INPUT:
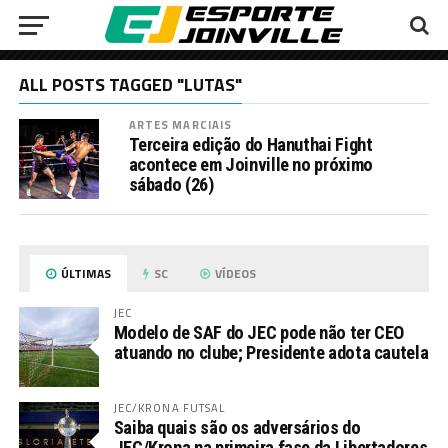
ALL POSTS TAGGED "LUTAS"
ARTES MARCIAIS
Terceira edição do Hanuthai Fight
acontece em Joinville no próximo
sábado (26)
ÚLTIMAS
SC
VÍDEOS
JEC
Modelo de SAF do JEC pode não ter CEO
atuando no clube; Presidente adota cautela
JEC/KRONA FUTSAL
Saiba quais são os adversários do
JEC/Krona na primeira fase da Libertadores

AIM OF THE EXERCISE:
Everything from the line that contains "Terceira edição do Hanuthai Fight" to the last line of the entries above should be repeated word for word, both lines included, with no other output.

SOLUTION TO THIS PROBLEM:
Terceira edição do Hanuthai Fight
acontece em Joinville no próximo
sábado (26)
ÚLTIMAS
SC
VÍDEOS
JEC
Modelo de SAF do JEC pode não ter CEO
atuando no clube; Presidente adota cautela
JEC/KRONA FUTSAL
Saiba quais são os adversários do
JEC/Krona na primeira fase da Libertadores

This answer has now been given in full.